Brüderlichkeit - keine leichte Kunst ...

Doppelte Ausstellung in der KZ-Gedenkstätte Neckarelz

Der Künstler Harald Gruber erklärt das französisch-deutsche Bild bei der Ausstellungseröffnung am 23. September 2018. Foto: Frank Heuß

Das Bild an der Fassade der Gedenkstätte ist ein echter Hingucker: in strahlenden Farben zeigen sich dort, befestigt an einer Brücke, ein Smartphone und ein Tablet. Sie deuten darauf hin, dass hier zwei ganz verschiedene Künstler in Verbindung getreten sind: Bernard Latuner (Mulhouse) und Harald Gruber (Karlsruhe/Dessau). Die beiden haben sich auf dieses Motiv geeinigt, im Rahmen des großen deutsch-französischen Kunstprojekts "Fraternité/Brüderlichkeit". Es wurde vom Verbund der Gedenkstätten im ehemaligen KZ-Komplex Natzweiler, dem Centre Européen du Résistant Déporté beim ehemaligen Hauptlager Natzweiler sowie den Künstlergruppen PlakatWandKunst (Karlsruhe) und Quinz'Art (Strasbourg) mithilfe zahlreicher Förderer organisiert. 
32 französische und deutsche Künstlerinnen haben im April 2018 in gemischten Duos 16 großformatige Gemälde auf Holzplatten gemalt. Die Bilder waren zunächst gemeinsam in Natzweiler und in Stuttgart ausgestellt. Im Herbst 2018 wanderten 14 Gemälde zu 14 Außenlager-Gedenkstätten in beiden Ländern, wo sie im Freien, im öffentli­chen Raum, ausgestellt sind. Sie machen auf ungewöhnliche Weise das Netzwerk des KZ-Komplexes Natzweiler sichtbar und laden zur Diskussion ein. 
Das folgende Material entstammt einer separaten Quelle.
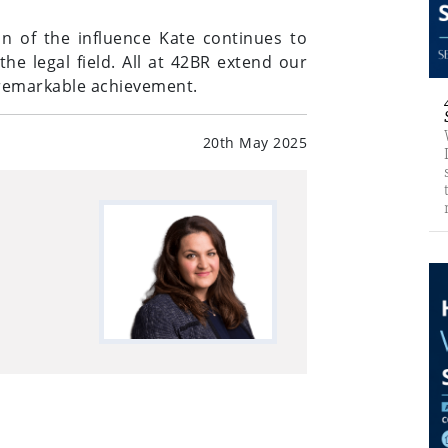
on of the influence Kate continues to
e legal field. All at 42BR extend our
s remarkable achievement.
20th May 2025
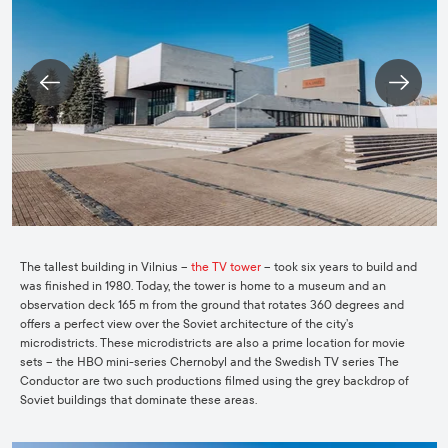
The tallest building in Vilnius –
the TV tower
– took six years to build and
was finished in 1980. Today, the tower is home to a museum and an
observation deck 165 m from the ground that rotates 360 degrees and
offers a perfect view over the Soviet architecture of the city’s
microdistricts. These microdistricts are also a prime location for movie
sets – the
HBO mini-series Chernobyl
and the Swedish TV series The
Conductor are two such productions filmed using the grey backdrop of
Soviet buildings that dominate these areas.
In Neckarelz erklärte Harald Gruber bei der Eröffnung am 23. September 2018 die Symbolik des Bildes: im Smartphone sieht man mit der Eiche und den Lilien deutsch-französische Symbolpflanzen, dazu ein Labyrinth, das zeigt, dass die Brüderlichkeit beider Nationen nicht immer eine leichte Kunst war oder ist. Das Tablet hingegen zeigt den Plan eines idealen Gartens, einer Welt in Harmonie und Gleichgewicht, die anzustreben und zu verwirklichen wäre.
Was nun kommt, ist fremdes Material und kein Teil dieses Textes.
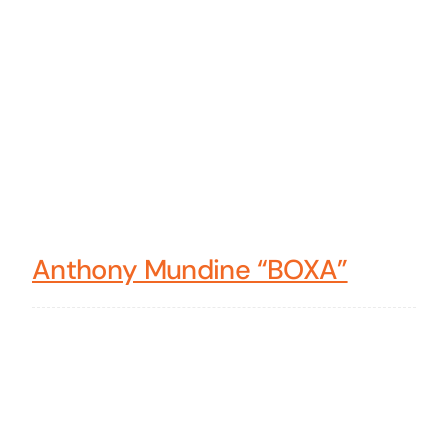
Anthony Mundine “BOXA”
Beim pädagogischen Teil des Projekts, das unter dem Motto "Was bleibt?" stand, erarbeite Harald Gruber mit der damaligen Klasse 10 d des Ganztagesgymnasiums Osterburken eine Serie von eindrucksvollen Gemälden, die alle genau einen Quadratmeter groß sind. Sie stellen dar, was die Schülerinnen nach einem Besuch der Gedenkstätte "mitgenommen" haben, als Erinnerung oder inneres Bild.
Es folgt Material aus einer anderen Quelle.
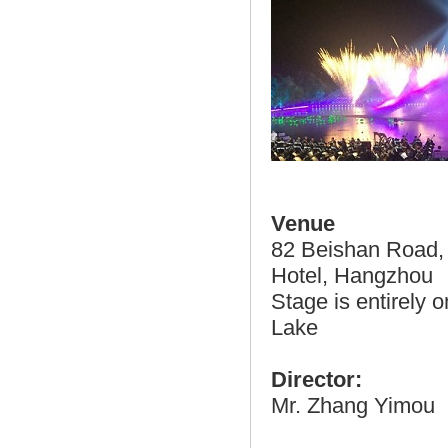
Venue
82 Beishan Road, 
Hotel, Hangzhou
Stage is entirely 
Lake
Director:
Mr. Zhang Yimou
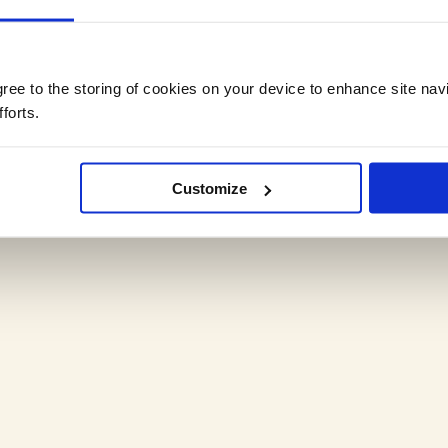
agree to the storing of cookies on your device to enhance site nav
forts.
,
Customize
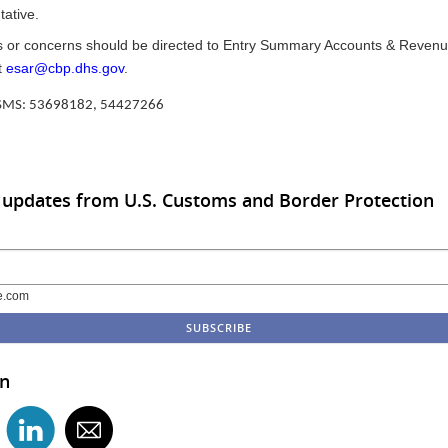
ative.
 or concerns should be directed to Entry Summary Accounts & Revenu
t
esar@cbp.dhs.gov
.
CSMS: 53698182, 54427266
 updates from U.S. Customs and Border Protection
e.com
in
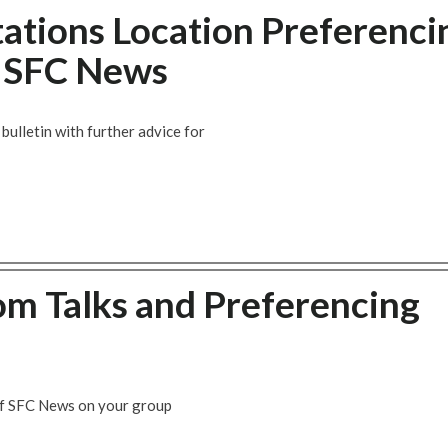
tations Location Preferenci
w SFC News
ulletin with further advice for
om Talks and Preferencing
of SFC News on your group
Dorothee Roos, die Vorsitzende des Trägervereins, verknüpfte die beiden Kunstprojekte mit der Person des ehemaligen Häftlings Jacques Barrau, der im Lager heimlich den Alltag in Zeichnungen festhielt. In seinem späteren Leben als Biologe und Agrarwissenschaftler liebte auch er die Idee des Gartens als Inbild von Vielfalt und Buntheit, die zur schrecklich eintönigen Welt des Lagers ein Gegen-Bild darstellt.